There are three immediate opportunities to deliver growth in South Africa, but it requires us to acknowledge that rebel type thinking is constructive and that rebel type actions may just provide the solutions we are looking for, writes BSC Applied CEO Andreas Cambitsis.
South Africa is not asking the right questions about what’s required to positively influence its economic and social trajectory. For too long now, the debate has centered on what steps government should be taking to bed down pronounced levels of policy certainty – and while this clearly matters – isn’t what will singularly unlock a path to growth. Growth is instead, a collective responsibility and a collective result of new decisions and actions that challenge, improve and where appropriate disregard the status quo. What we’re not doing is asking the questions about where we disregard the status quo.

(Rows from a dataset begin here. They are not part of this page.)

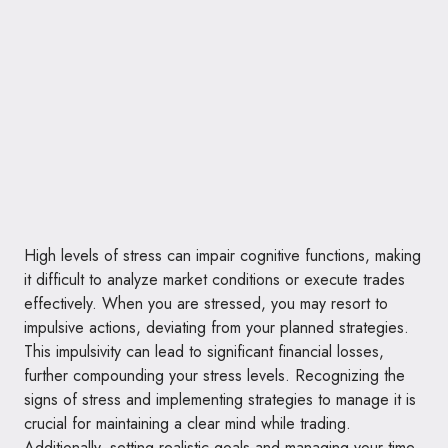
High levels of stress can impair cognitive functions, making
it difficult to analyze market conditions or execute trades
effectively. When you are stressed, you may resort to
impulsive actions, deviating from your planned strategies.
This impulsivity can lead to significant financial losses,
further compounding your stress levels. Recognizing the
signs of stress and implementing strategies to manage it is
crucial for maintaining a clear mind while trading.
Additionally, setting realistic goals and managing your time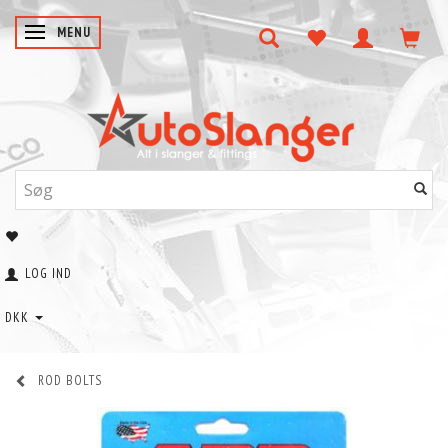
SKIFTE NAVIGATION
MENU
LOG IND
DKK
ROD BOLTS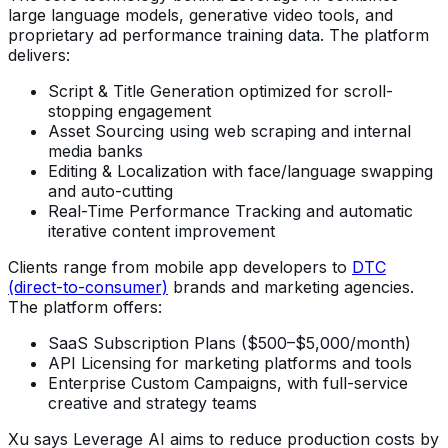
large language models, generative video tools, and
proprietary ad performance training data. The platform
delivers:
Script & Title Generation optimized for scroll-
stopping engagement
Asset Sourcing using web scraping and internal
media banks
Editing & Localization with face/language swapping
and auto-cutting
Real-Time Performance Tracking and automatic
iterative content improvement
Clients range from mobile app developers to
DTC
(direct-to-consumer)
brands and marketing agencies.
The platform offers:
SaaS Subscription Plans ($500–$5,000/month)
API Licensing for marketing platforms and tools
Enterprise Custom Campaigns, with full-service
creative and strategy teams
Xu says Leverage AI aims to reduce production costs by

If we are to park the policy question, it begs a discussion about what other solutions we should be putting on the table. Taking back the locus of control is rather about how policy enables decisions instead of limiting the thinking behind them. The emphasis must shift towards a collective effort to understand our environment, to where we use science to solve for our challenges and as a result, to where we embrace what amounts to a new “rebel path” that enables our future.

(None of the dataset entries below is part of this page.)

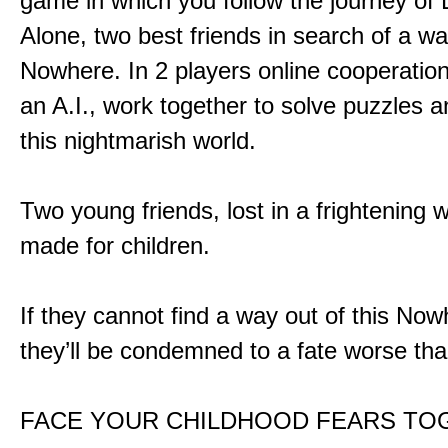
game in which you follow the journey of
Alone, two best friends in search of a wa
Nowhere. In 2 players online cooperation
an A.I., work together to solve puzzles a
this nightmarish world.
Two young friends, lost in a frightening w
made for children.
If they cannot find a way out of this Now
they’ll be condemned to a fate worse tha
FACE YOUR CHILDHOOD FEARS TO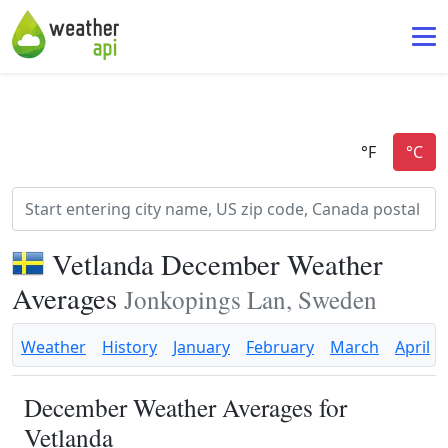
Vetlanda December Weather
Averages
Jonkopings Lan, Sweden
Weather
History
January
February
March
April
December Weather Averages for
Vetlanda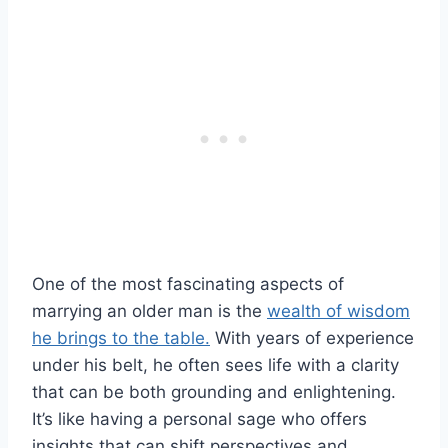
One of the most fascinating aspects of
marrying an older man is the
wealth of wisdom
he brings to the table.
With years of experience
under his belt, he often sees life with a clarity
that can be both grounding and enlightening.
It’s like having a personal sage who offers
insights that can shift perspectives and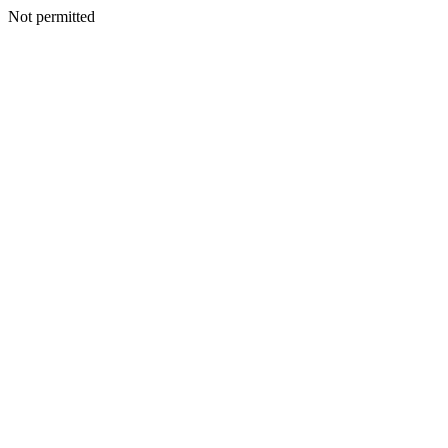
Not permitted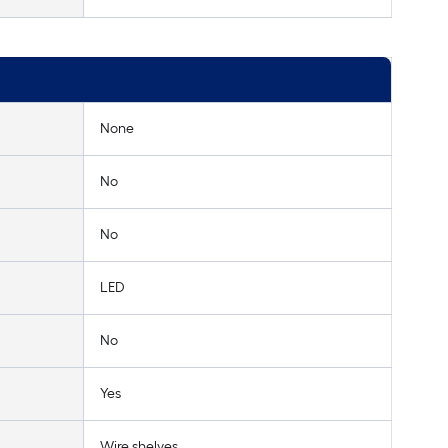
None
No
No
LED
No
Yes
Wire shelves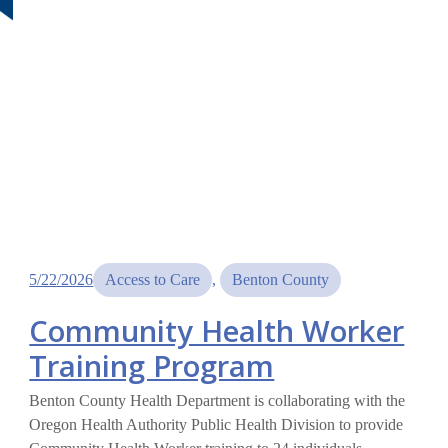
5/22/2026
Access to Care
, 
Benton County
Community Health Worker
Training Program
Benton County Health Department is collaborating with the
Oregon Health Authority Public Health Division to provide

Without a doubt this means that we need to start making decisions that challenge accepted norms and drive real behaviours that deliver. But the question remains, rebel path in what areas? There are three immediate opportunities to deliver growth in South Africa, but it requires us to acknowledge that rebel type thinking is constructive and that rebel type actions may just provide the solutions we are looking for.
- The rebel path to unlocking access to low cost and ubiquitous energy by investing in solar energy:
It remains a real tragedy that we are not one of the world’s top producers of solar power given the very favourable climatic conditions. A rebel decision to no longer invest massive amounts of capital in building traditional fossil powered plants and instead scientifically planning out how the same capital can be invested to effectively empower households to put up roof top solar power that feeds the grid has not been given the focus it deserves.
The rebels in all of us as South Africans, would need to bravely disregard how municipalities earn revenue off electricity and rather focus our effort on calculating the offset value of investment in solar against the value of free capital this creates, as well as what this measurably means in terms of municipal and public gain as a result. It is an undoubtedly rebel decision. But in acknowledging this, should we not be embracing the alternatives it can provide? Can it not create a new roadmap to innovation that generates jobs, leapfrogs our energy security risks and creates sustainable investment opportunities? The numbers would likely stack up both in capital savings as well as the secondary economic and social growth it generates and what this means for the fiscus in the longer term; not to mention the positive environmental impact.
- The rebel path to leapfrog technical readiness and competitiveness:
According to a recent report produced by the Economist Intelligence Unit, South Africa is ranked 42nd in its global technical readiness. Not exactly a great argument for investment, but if we’re honest also brings with it no rebel thinking and results. Contrary to this, South Africa is also ranked in the top 10 markets globally in terms of mobile penetration. Surely there is a measurable and defined solution on how we use high levels of mobile penetration to leapfrog how we embrace technology in our economy and society and promote ease of doing business?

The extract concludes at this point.